Some people have flexibility to kick the can and wait for the end of model year clearout, and they're not seeking a rare color, transmission, or trim, so they can roll the dice a bit. That doesn't apply to people wanting a 6MT SS in red before they're gone, or people who had their car totaled and need something this month.
1. BRZ was $3,000 off and 0% interest
2. Miata was $4,000 off and 0% interest.
3. Golf R was right before the 2018 MYs were scheduled to hit the lots (7 speed DSG and digital dash) so we negotiated $2,500 off and 0.9% on a 36 month lease.
4. 2020 G90s are scheduled to drop this autumn, so we negotiated $3,000 off a CPO and the banks came in fairly aggressive at 3.9%.
As Mike pointed out, maybe we could've gotten more if we waited, but the deal was already excellent compared to the new model years coming in and the timing worked out for us.
In our area they have 0% for 5 years on the C-HR, Camry, Camry Hybrid, Highlander and Sienna and for 6 years on the Tundra. They have 1.9% on the Tacoma and 2.9% on the new Corolla. A couple models even have financing plus cash back.
I have looked at lightly used cars a few times and the better incentives on new ones bring the two prices close enough that I always end up going new.
Improving the signal-to-noise ratio
I want to say I was looking at the start of model year 2016 in late 2015, before we leased the Edge.
When I was shopping, a new Camry or RAV4 was 3.9% from Toyota and the same 3.9-4.9 from every credit union I contacted.
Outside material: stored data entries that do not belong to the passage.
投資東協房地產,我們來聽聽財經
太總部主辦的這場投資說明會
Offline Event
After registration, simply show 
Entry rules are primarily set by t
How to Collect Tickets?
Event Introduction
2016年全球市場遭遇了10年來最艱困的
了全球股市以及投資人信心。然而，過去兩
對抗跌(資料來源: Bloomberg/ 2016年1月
So 3.9% on used was as good as it was going to get (plus saving $10k+ over a new one)
i never said i bought the least expensive car of the year, but i can assure you i was well in the bottom of the range of deals given out. you realize someone has to be the least expensive deal, or the deal they give away at damn near even to hit a volume kickback from a mfg, get an allocation, etc.
ask some of the gm's and sales guys that post here and they'll let you know they've let cars go at cost, etc. to get that.
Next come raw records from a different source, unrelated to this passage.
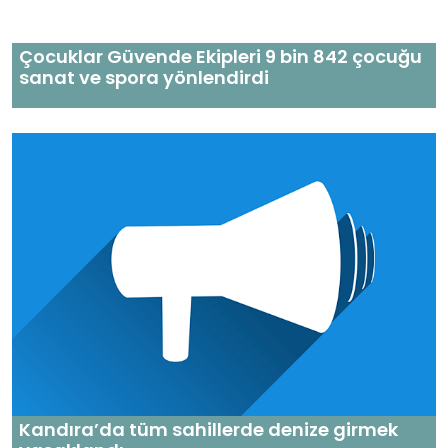
Çocuklar Güvende Ekipleri 9 bin 842 çocuğu
sanat ve spora yönlendirdi
Kandıra’da tüm sahillerde denize girmek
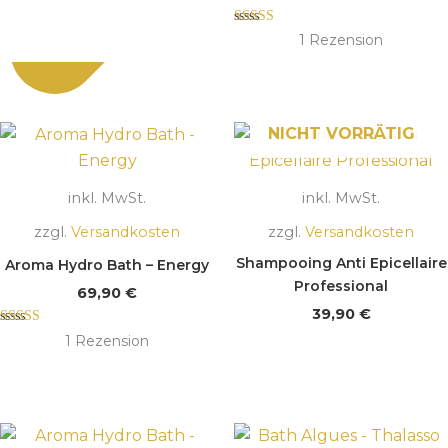
Bewertet mit
1
Rezension
5.00
von 5
NICHT VORRÄTIG
inkl. MwSt.
inkl. MwSt.
zzgl.
Versandkosten
zzgl.
Versandkosten
Shampooing Anti Epicellaire
Aroma Hydro Bath – Energy
Professional
69,90
€
39,90
€
Bewertet mit
1
Rezension
5.00
von 5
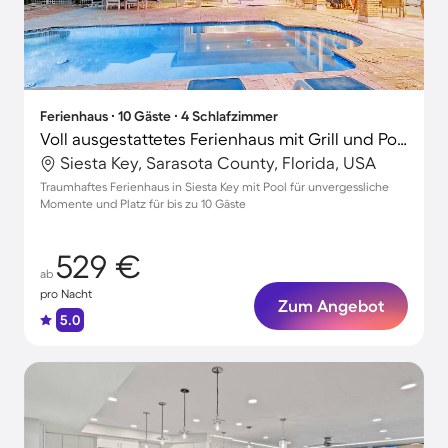
Ferienhaus ∙ 10 Gäste ∙ 4 Schlafzimmer
Voll ausgestattetes Ferienhaus mit Grill und Pool | Neben dem Strand
Siesta Key, Sarasota County, Florida, USA
Traumhaftes Ferienhaus in Siesta Key mit Pool für unvergessliche
Momente und Platz für bis zu 10 Gäste
529 €
ab
pro Nacht
Zum Angebot
5.0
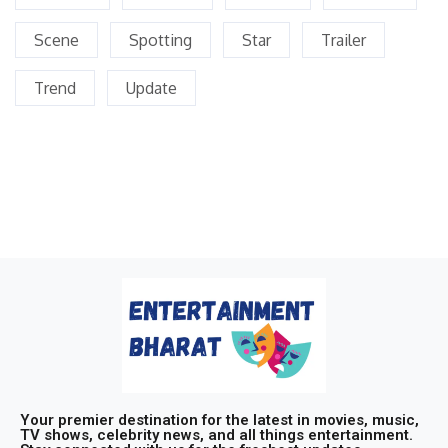
Scene
Spotting
Star
Trailer
Trend
Update
Your premier destination for the latest in movies, music,
TV shows, celebrity news, and all things entertainment.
and yes cost per mile is a horrendous even when comparing similar items because all thats doing is calculating for mpg, he who gets the most wins.
The whole package of what it costs you to own and operate the vehicle is what's important to evaluate, not "I got a 0% loan so I am the smartest financial decision-maker in the world".
you may use those metrics to figure out cost per mile. doesnt mean everyone does.
pretty sure fuel, maintenance and insurance aren't part of an auto loan which in case you didnt notice is what this thread was pertaining to.
Buying the wrong car and/or the wrong price at 0% interest can still be a crap decision. Buying the right car at the right price at 3% can be a great decision.
Does that make sense to you, or is the interest rate the only thing worth considering, so everyone should keep telling us the terms of their subsidized loans? It's not a big deal, I just think if you are going to talk about the financial aspects of car ownership, people should think about the whole picture. Depreciation can cost a lot, and high depreciation usually goes hand and hand with old models, undesirable models, and highly discounted/subsidized loan models. Not to mention you may have to drive around in an inferior product every day.